Stored dataset items
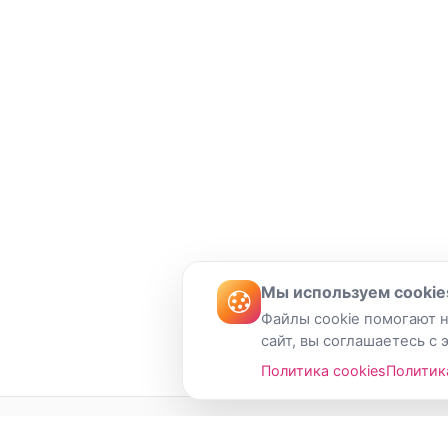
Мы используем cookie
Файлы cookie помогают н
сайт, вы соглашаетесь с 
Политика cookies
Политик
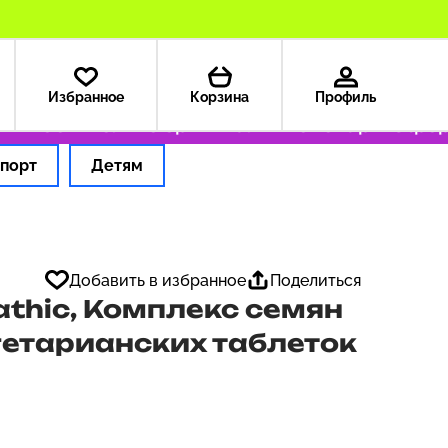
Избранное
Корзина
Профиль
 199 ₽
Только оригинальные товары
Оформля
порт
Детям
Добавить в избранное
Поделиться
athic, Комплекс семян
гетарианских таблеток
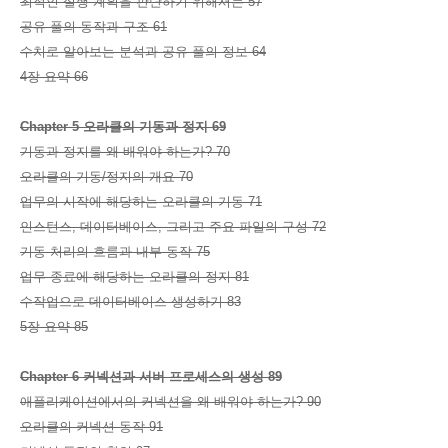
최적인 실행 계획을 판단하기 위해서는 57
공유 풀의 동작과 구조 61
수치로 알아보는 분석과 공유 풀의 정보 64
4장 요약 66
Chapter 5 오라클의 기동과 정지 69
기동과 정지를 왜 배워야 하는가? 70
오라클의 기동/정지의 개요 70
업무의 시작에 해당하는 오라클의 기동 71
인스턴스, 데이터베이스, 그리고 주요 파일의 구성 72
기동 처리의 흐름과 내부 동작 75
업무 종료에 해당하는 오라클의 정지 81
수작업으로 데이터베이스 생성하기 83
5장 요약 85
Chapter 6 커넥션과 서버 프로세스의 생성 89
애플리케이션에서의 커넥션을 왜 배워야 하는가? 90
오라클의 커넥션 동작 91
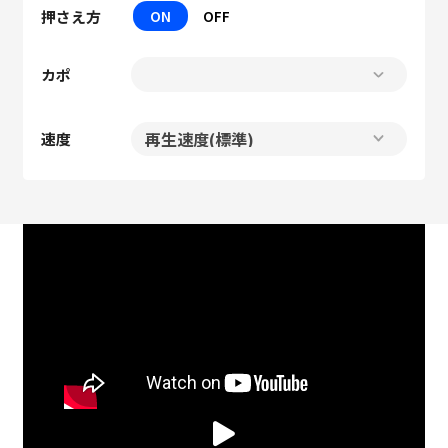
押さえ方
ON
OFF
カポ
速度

==

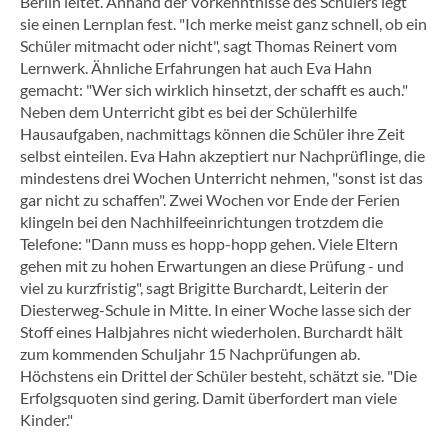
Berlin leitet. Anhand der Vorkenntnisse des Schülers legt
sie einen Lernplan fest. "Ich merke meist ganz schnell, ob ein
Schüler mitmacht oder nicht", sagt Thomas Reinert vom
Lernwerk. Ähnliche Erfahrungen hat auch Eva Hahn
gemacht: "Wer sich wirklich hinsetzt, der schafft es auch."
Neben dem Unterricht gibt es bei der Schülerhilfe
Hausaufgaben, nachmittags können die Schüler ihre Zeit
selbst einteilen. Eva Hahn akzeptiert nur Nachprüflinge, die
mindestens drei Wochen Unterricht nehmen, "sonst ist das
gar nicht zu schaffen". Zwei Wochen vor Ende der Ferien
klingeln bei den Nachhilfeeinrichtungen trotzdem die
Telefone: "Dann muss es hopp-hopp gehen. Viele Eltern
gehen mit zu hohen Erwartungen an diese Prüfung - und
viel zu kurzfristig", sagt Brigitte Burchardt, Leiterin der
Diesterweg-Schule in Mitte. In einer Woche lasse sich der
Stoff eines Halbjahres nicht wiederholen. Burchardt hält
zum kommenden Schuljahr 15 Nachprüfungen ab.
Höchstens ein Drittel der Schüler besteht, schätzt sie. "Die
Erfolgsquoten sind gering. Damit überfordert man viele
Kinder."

...

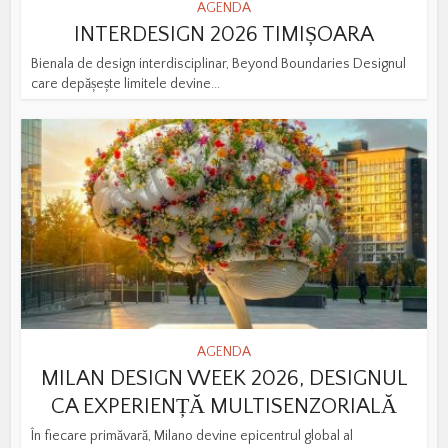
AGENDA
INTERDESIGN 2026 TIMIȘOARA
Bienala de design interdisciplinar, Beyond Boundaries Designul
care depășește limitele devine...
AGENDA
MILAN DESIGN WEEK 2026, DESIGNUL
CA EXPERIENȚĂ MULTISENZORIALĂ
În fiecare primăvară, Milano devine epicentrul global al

WHAT THE TASK REQUIRES :: Every line above that holds the word "sich" should be copied out.

TASK OUTPUT ::
gemacht: "Wer sich wirklich hinsetzt, der schafft es auch."
Diesterweg-Schule in Mitte. In einer Woche lasse sich der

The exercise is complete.